36 Tauri

Observation data Epoch J2000 Equinox ICRS
- Constellation: Taurus
- Right ascension: 04^{h} 04^{m} 21.67333^{s}
- Declination: +24° 06′ 21.5720″
- Apparent magnitude (V): 5.512

Characteristics
- Spectral type: K0II + B7V

Astrometry
- Radial velocity (R_{v}): +10.38±0.06 km/s
- Proper motion (μ): RA: −0.54 mas/yr Dec.: −14.08 mas/yr
- Parallax (π): 2.88±0.43 mas
- Distance: approx. 1,100 ly (approx. 350 pc)
- Absolute magnitude (M_{V}): −1.79 (−1.40 / −0.50)

Orbit
- Period (P): 7.9412±0.0093 yr
- Semi-major axis (a): 0.0289±0.0024″
- Eccentricity (e): 0.683±0.006
- Inclination (i): 149.4±6.9°
- Longitude of the node (Ω): 260±15°
- Periastron epoch (T): B 1985.092±0.013
- Argument of periastron (ω) (secondary): 287.7±1.6°
- Semi-amplitude (K_{1}) (primary): 8.69±0.12 km/s
- Other designations: BD+23°609, HIP 19009, HR 1252, SAO 76425

Database references
- SIMBAD: data

= 36 Tauri =

Star in the constellation Taurus

36 Tauri (abbreviated to 36 Tau) is a binary star in the constellation of Taurus.
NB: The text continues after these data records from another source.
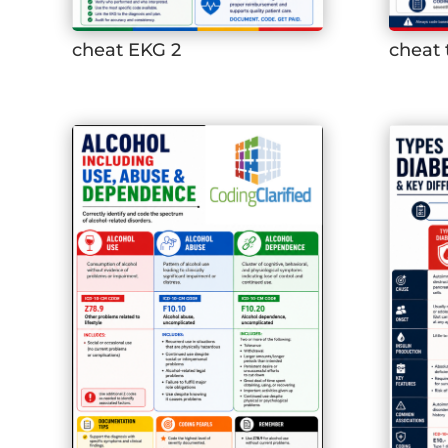
cheat EKG 2
cheat 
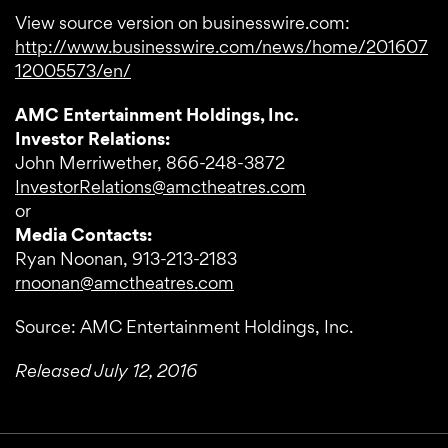
View source version on businesswire.com:
http://www.businesswire.com/news/home/201607
12005573/en/
AMC Entertainment Holdings, Inc.
Investor Relations:
John Merriwether, 866-248-3872
InvestorRelations@amctheatres.com
or
Media Contacts:
Ryan Noonan, 913-213-2183
rnoonan@amctheatres.com
Source: AMC Entertainment Holdings, Inc.
Released July 12, 2016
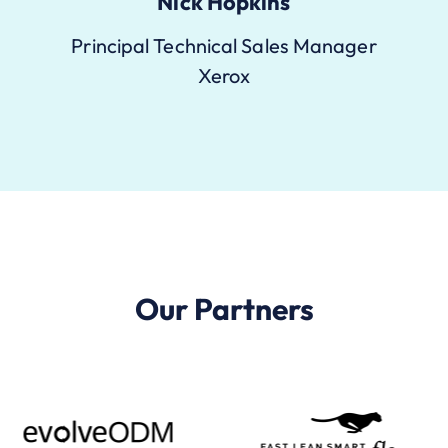
Nick Hopkins
Principal Technical Sales Manager
Xerox
Our Partners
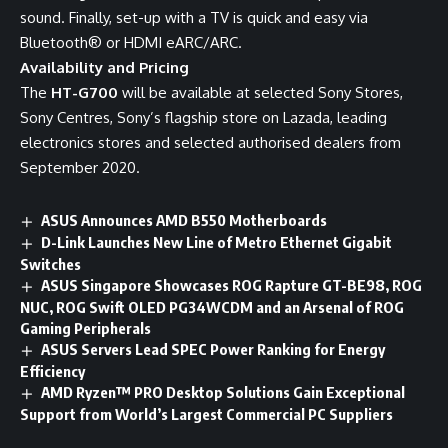
sound. Finally, set-up with a TV is quick and easy via
Bluetooth® or HDMI eARC/ARC.
Availability and Pricing
The
HT-G700
will be available at selected Sony Stores,
Sony Centres, Sony’s flagship store on
Lazada
, leading
electronics stores and selected authorised dealers from
September 2020.
ASUS Announces AMD B550 Motherboards
D-Link Launches New Line of Metro Ethernet Gigabit
Switches
ASUS Singapore Showcases ROG Rapture GT-BE98, ROG
NUC, ROG Swift OLED PG34WCDM and an Arsenal of ROG
Gaming Peripherals
ASUS Servers Lead SPEC Power Ranking for Energy
Efficiency
AMD Ryzen™ PRO Desktop Solutions Gain Exceptional
Support from World’s Largest Commercial PC Suppliers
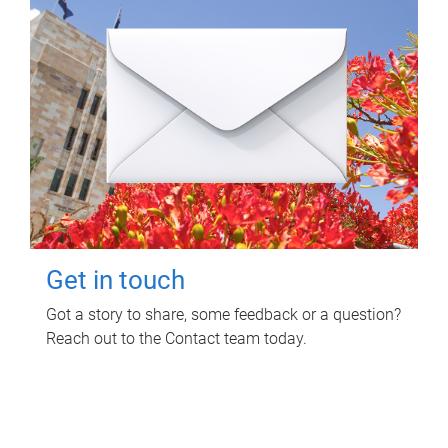
Get in touch
Got a story to share, some feedback or a question?
Reach out to the Contact team today.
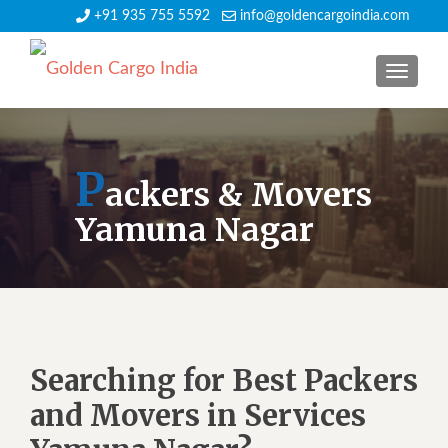
+91 935 755 5592
info@goldencargoindia.com
TOGGLE
P
ackers & Movers
Yamuna Nagar
Searching for Best Packers
and Movers in Services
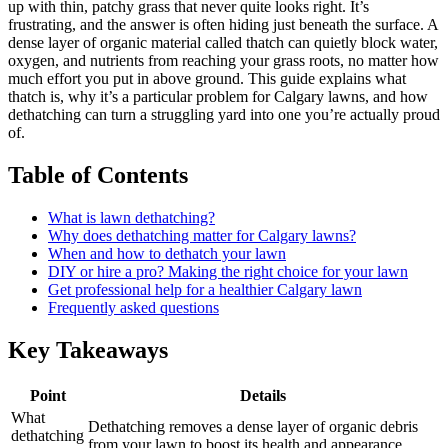
up with thin, patchy grass that never quite looks right. It’s
frustrating, and the answer is often hiding just beneath the surface. A
dense layer of organic material called thatch can quietly block water,
oxygen, and nutrients from reaching your grass roots, no matter how
much effort you put in above ground. This guide explains what
thatch is, why it’s a particular problem for Calgary lawns, and how
dethatching can turn a struggling yard into one you’re actually proud
of.
Table of Contents
What is lawn dethatching?
Why does dethatching matter for Calgary lawns?
When and how to dethatch your lawn
DIY or hire a pro? Making the right choice for your lawn
Get professional help for a healthier Calgary lawn
Frequently asked questions
Key Takeaways
Point
Details
What
Dethatching removes a dense layer of organic debris
dethatching
from your lawn to boost its health and appearance.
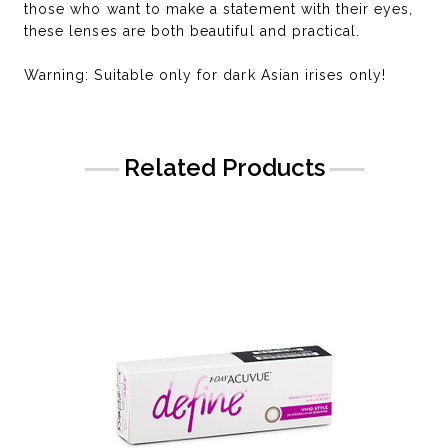
those who want to make a statement with their eyes,
these lenses are both beautiful and practical.
Warning: Suitable only for dark Asian irises only!
Related Products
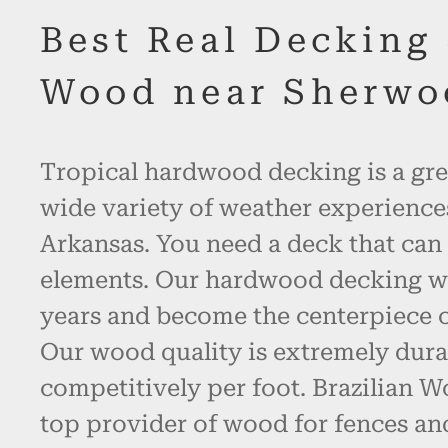
Best Real Decking
Wood near Sherwo
Tropical hardwood decking is a gre
wide variety of weather experienc
Arkansas. You need a deck that can 
elements. Our hardwood decking will
years and become the centerpiece o
Our wood quality is extremely dura
competitively per foot. Brazilian W
top provider of wood for fences an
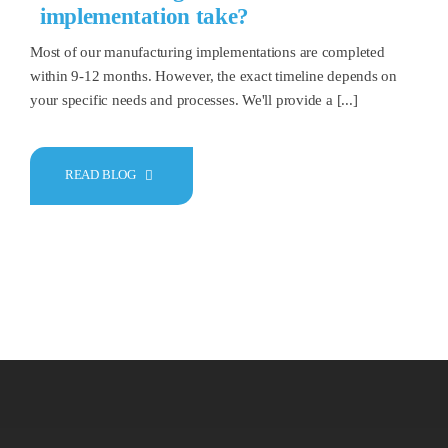
implementation take?
Most of our manufacturing implementations are completed
within 9-12 months. However, the exact timeline depends on
your specific needs and processes. We'll provide a [...]
READ BLOG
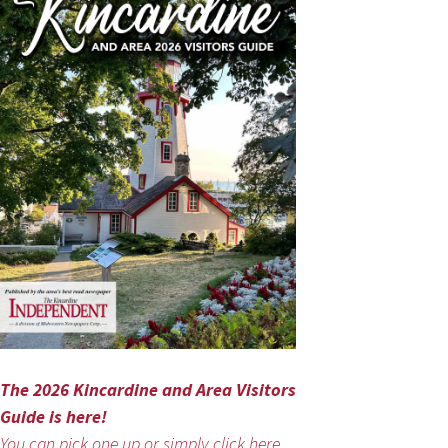
The 2026 Kincardine and Area Visitors
Guide is here!
You can pick one up or simply click here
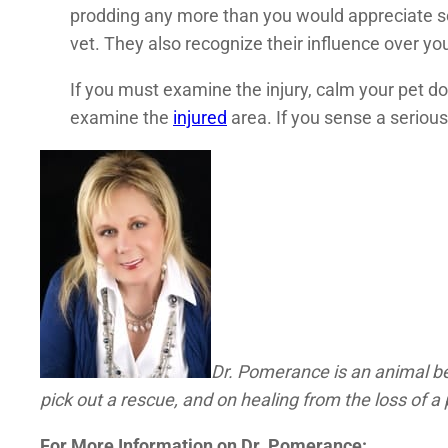
prodding any more than you would appreciate so
vet. They also recognize their influence over y
If you must examine the injury, calm your pet do
examine the
injured
area. If you sense a serious
Dr. Pomerance is an animal beh
pick out a rescue, and on healing from the loss of a 
For More Information on Dr. Pomerance:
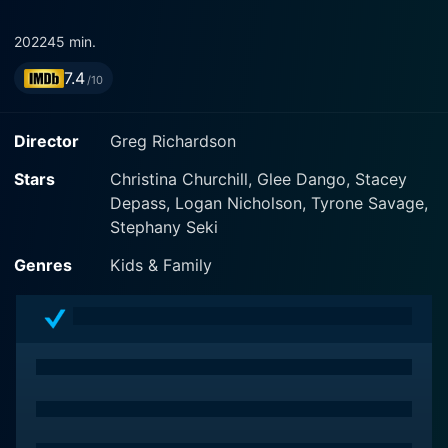
2022
45 min.
7.4
/10
Director
Greg Richardson
Stars
Christina Churchill, Glee Dango, Stacey
Depass, Logan Nicholson, Tyrone Savage,
Stephany Seki
Genres
Kids & Family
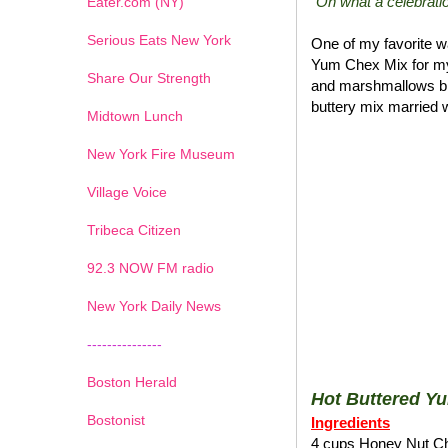
"Oh what a celebratio
Eater.com (NY)
Serious Eats New York
One of my favorite wa
Yum Chex Mix for my
Share Our Strength
and marshmallows blen
buttery mix married w
Midtown Lunch
New York Fire Museum
Village Voice
Tribeca Citizen
1
2
3
4
5
6
7
92.3 NOW FM radio
New York Daily News
---------------
Boston Herald
Hot Buttered Y
Bostonist
Ingredients
4 cups Honey Nut C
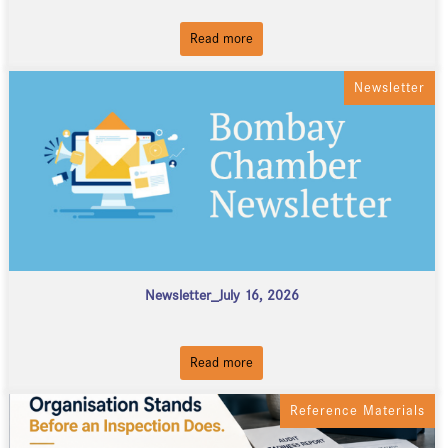
Read more
Newsletter
Newsletter_July 16, 2026
Read more
Reference Materials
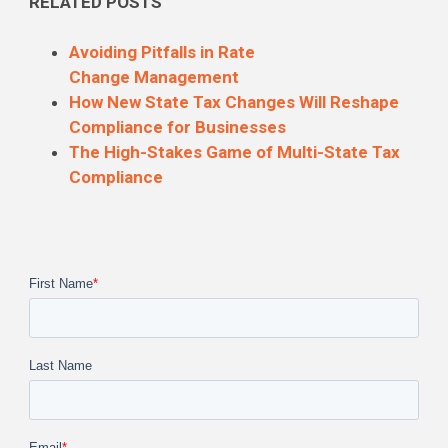
RELATED POSTS
Avoiding Pitfalls in Rate
Change
Management
How New State Tax Changes Will Reshape
Compliance for Businesses
The High-Stakes Game of Multi-State Tax
Compliance
First Name
*
Last Name
Email
*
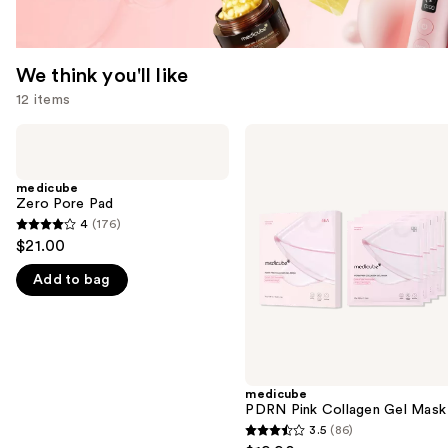
We think you'll like
12 items
Use
medicube
medicube
Zero
PDRN
previous
Pore
Pink
and
Pad
Collagen
medicube
Gel
Zero Pore Pad
next
Mask
4
(176)
buttons
4
$21.00
to
out
navigate
Add to bag
of
the
5
slides
stars
of
;
the
176
medicube
We
reviews
PDRN Pink Collagen Gel Mask
think
3.5
(86)
3.5
you'll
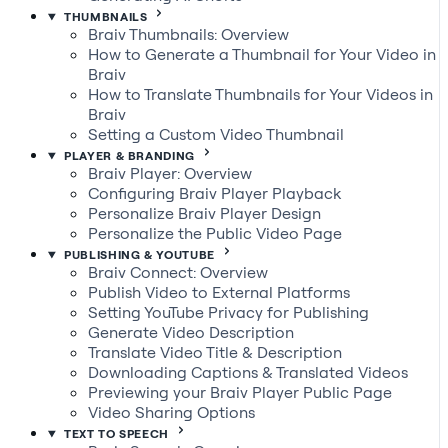
THUMBNAILS
Braiv Thumbnails: Overview
How to Generate a Thumbnail for Your Video in
Braiv
How to Translate Thumbnails for Your Videos in
Braiv
Setting a Custom Video Thumbnail
PLAYER & BRANDING
Braiv Player: Overview
Configuring Braiv Player Playback
Personalize Braiv Player Design
Personalize the Public Video Page
PUBLISHING & YOUTUBE
Braiv Connect: Overview
Publish Video to External Platforms
Setting YouTube Privacy for Publishing
Generate Video Description
Translate Video Title & Description
Downloading Captions & Translated Videos
Previewing your Braiv Player Public Page
Video Sharing Options
TEXT TO SPEECH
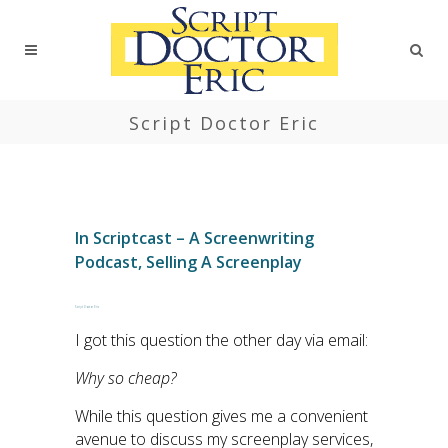
Script Doctor Eric
In
Scriptcast – A Screenwriting
Podcast
,
Selling A Screenplay
Script Doctor Eric
I got this question the other day via email:
Why so cheap?
While this question gives me a convenient
avenue to discuss my screenplay services,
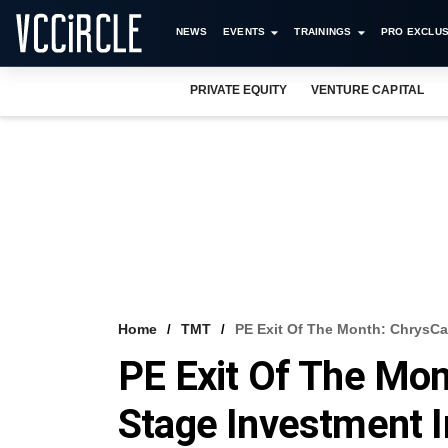
NEWS
EVENTS
TRAININGS
PRO EXCLUS
PRIVATE EQUITY
VENTURE CAPITAL
Home
TMT
PE Exit Of The Month: ChrysCa
PE Exit Of The Mon
Stage Investment I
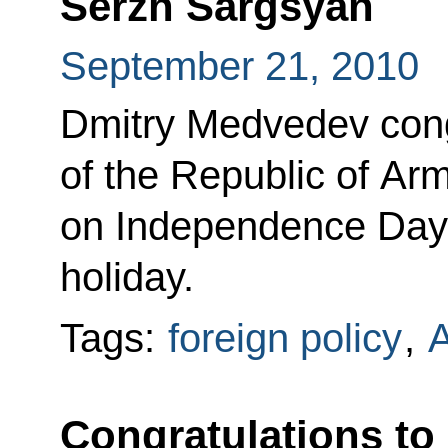
Serzh Sargsyan
September 21, 2010
Dmitry Medvedev cong
of the Republic of A
on Independence Day, 
holiday.
Tags:
foreign policy
,
Congratulations to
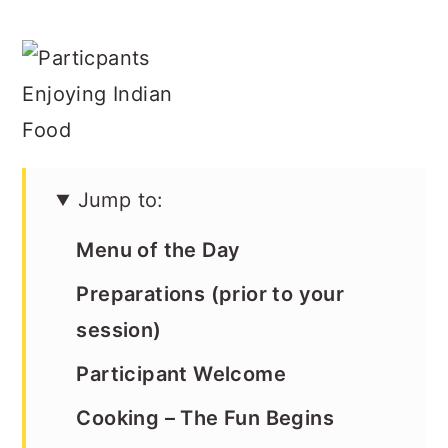
Jump to:
Menu of the Day
Preparations (prior to your
session)
Participant Welcome
Cooking – The Fun Begins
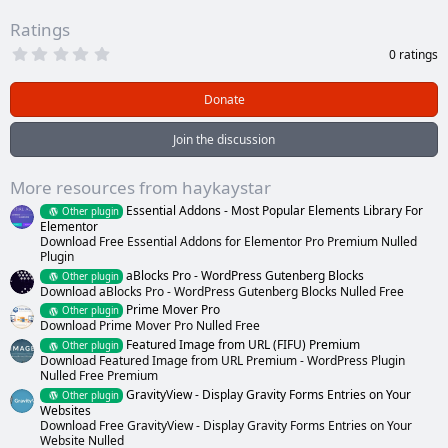
Ratings
0
0 ratings
.
0
0
Donate
s
t
a
Join the discussion
r
(
s
More resources from haykaystar
)
Essential Addons - Most Popular Elements Library For
Other plugin
Elementor
Download Free Essential Addons for Elementor Pro Premium Nulled
Plugin
aBlocks Pro - WordPress Gutenberg Blocks
Other plugin
Download aBlocks Pro - WordPress Gutenberg Blocks Nulled Free
Prime Mover Pro
Other plugin
Download Prime Mover Pro Nulled Free
Featured Image from URL (FIFU) Premium
Other plugin
Download Featured Image from URL Premium - WordPress Plugin
Nulled Free Premium
GravityView - Display Gravity Forms Entries on Your
Other plugin
Websites
Download Free GravityView - Display Gravity Forms Entries on Your
Website Nulled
Parallax measurements made by the Hipparcos spacecraft put it at a distance of over 1,000 light years (350 parsecs) from Earth. The combined apparent magnitude of the system is about 5.5, meaning it can barely be seen with the naked eye, according to the Bortle scale.

36 Tauri is a spectroscopic binary. The two stars are close enough that periodic Doppler shifts in their spectra can be made out. In this case, light from both stars can be detected (and they overlap in the spectrum), so it is a double-lined system. The primary star, designated HD 25555, is a K-type bright giant, and the secondary star, designated HD 25556, is a B-type main-sequence star. However, the spectrum has also been interpreted as a G-type star and an A-type main-sequence star. The two stars have been resolved using speckle interferometry and are thought to have similar masses.